Il a aussi partagé le micro avec quelques personnages sulfureux, comme le Doc Mailloux, avec qui il a aimé travailler, même s’ils n’étaient pas toujours d’accord. Idem pour André Arthur, dont il vante la grande intelligence, bien qu’il avoue avoir été quelque peu dérouté par certaines envolées du roi de la radio de Québec.

Des moments plus difficiles

 

Jacques Fabi, pour sa part, n’a jamais fait dans la controverse et la provocation, même s’il lui arrive de pousser quelques coups de gueule bien sentis.

La plus grosse tache à son dossier : une auditrice qui, choquée par l’escalade du conflit israélo-palestinien dans la bande de Gaza en novembre 2012, l’appelle pour vanter Hitler et la Shoah. Plutôt que de couper la ligne, Jacques Fabi continuera d’alimenter la conversation, ce qui lui vaudra d’être suspendu un mois. « Depuis que je suis revenu en ondes, plus personne ne m’a reparlé de cet événement, ce qui est très apprécié. C’est sûrement le pire moment de ma carrière. Ce que les gens ne savent pas, c’est que pendant que cette femme parlait, moi, j’étais sur une autre ligne avec un autre auditeur. Disons que depuis cette fois-là, je m’arrange pour faire seulement une chose à la fois », poursuit l’animateur de Fabi la nuit, qui préfère se remémorer d’autres moments marquants de sa carrière.

Impossible d’oublier par exemple l’émotion qui avait gagné les auditeurs dans la nuit du 1er au 2 novembre 1987, quelques heures après l’annonce du décès de René Lévesque. La crise du verglas de janvier 1998, quand la radio était devenue le seul moyen de communication pour une bonne partie de la population québécoise, reste aussi ancrée dans sa mémoire.

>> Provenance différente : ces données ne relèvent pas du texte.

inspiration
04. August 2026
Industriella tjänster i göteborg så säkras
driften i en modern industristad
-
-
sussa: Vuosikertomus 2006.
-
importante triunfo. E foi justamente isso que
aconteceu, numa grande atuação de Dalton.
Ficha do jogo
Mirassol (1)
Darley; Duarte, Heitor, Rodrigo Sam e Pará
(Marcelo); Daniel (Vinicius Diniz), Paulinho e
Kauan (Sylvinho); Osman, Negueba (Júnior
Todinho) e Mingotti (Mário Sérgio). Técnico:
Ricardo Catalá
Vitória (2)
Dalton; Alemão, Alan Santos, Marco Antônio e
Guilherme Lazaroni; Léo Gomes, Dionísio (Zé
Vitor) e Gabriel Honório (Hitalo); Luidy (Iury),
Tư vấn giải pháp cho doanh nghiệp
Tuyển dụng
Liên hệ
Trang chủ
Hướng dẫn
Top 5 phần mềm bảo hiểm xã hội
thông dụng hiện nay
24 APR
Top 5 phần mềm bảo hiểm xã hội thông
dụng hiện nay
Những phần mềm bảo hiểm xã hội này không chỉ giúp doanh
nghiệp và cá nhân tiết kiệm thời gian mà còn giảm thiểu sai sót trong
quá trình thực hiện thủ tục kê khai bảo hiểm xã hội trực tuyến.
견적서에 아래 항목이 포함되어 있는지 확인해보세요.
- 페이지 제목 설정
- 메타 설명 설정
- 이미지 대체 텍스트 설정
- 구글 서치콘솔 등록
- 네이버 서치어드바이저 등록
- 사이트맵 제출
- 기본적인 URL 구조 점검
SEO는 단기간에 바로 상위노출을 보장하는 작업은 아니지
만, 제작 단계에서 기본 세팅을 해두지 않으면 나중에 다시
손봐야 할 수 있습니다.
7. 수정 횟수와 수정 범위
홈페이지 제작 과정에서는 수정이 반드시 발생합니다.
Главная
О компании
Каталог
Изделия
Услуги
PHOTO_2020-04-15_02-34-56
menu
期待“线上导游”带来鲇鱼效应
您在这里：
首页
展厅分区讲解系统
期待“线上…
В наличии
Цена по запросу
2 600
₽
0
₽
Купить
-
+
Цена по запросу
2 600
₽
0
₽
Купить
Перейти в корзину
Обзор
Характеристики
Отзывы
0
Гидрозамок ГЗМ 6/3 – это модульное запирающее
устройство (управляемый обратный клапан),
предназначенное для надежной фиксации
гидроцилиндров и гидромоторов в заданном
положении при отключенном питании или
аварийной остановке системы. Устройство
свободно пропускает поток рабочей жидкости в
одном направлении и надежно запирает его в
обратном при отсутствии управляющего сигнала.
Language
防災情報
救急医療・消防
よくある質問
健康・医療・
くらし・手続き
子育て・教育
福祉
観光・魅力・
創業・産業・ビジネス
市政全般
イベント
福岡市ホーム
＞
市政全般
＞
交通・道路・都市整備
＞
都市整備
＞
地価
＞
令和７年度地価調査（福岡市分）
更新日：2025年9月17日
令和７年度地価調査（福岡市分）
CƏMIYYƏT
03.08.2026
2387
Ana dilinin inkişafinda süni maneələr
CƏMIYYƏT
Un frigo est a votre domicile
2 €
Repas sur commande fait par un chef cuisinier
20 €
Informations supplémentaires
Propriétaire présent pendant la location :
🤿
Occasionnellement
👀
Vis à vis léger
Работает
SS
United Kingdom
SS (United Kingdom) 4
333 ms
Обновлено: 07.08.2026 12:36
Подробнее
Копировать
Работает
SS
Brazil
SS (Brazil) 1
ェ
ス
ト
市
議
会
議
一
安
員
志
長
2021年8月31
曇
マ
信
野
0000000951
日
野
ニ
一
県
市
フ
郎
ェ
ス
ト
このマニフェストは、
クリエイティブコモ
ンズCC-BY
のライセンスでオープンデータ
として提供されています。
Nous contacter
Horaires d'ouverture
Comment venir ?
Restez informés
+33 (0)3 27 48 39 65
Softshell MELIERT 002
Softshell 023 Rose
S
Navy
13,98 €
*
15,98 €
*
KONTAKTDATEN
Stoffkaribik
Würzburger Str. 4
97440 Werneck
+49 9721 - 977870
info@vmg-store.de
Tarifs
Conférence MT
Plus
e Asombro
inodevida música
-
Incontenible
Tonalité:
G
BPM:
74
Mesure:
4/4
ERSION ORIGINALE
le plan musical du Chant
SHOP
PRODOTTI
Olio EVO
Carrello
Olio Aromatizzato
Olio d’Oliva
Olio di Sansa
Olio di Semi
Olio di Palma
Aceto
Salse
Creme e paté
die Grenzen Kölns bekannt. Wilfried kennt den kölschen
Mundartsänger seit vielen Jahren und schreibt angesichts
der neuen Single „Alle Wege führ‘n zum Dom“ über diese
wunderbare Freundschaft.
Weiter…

Quant à la pandémie, Jacques Fabi en garde un souvenir plus amer. D’un côté, les tribunes téléphoniques nocturnes ont été une bouée de sauvetage pour certaines personnes qui habitaient seules durant les confinements, ce qui confirme, à son avis, la pertinence de la radio traditionnelle. De l’autre, cette période a aussi été marquée par une radicalisation des propos de certains auditeurs, parfois empreints d’une certaine violence.

« Ce n’est pas facile de discuter avec les antivax, les antimasques, et tous ces gens-là. Il y a des gens avec qui c’était impossible de discuter. J’ai reçu plusieurs courriels de menaces. C’est beaucoup plus difficile qu’avant d’animer une ligne ouverte », conclut-il en souhaitant la meilleure des chances à son successeur.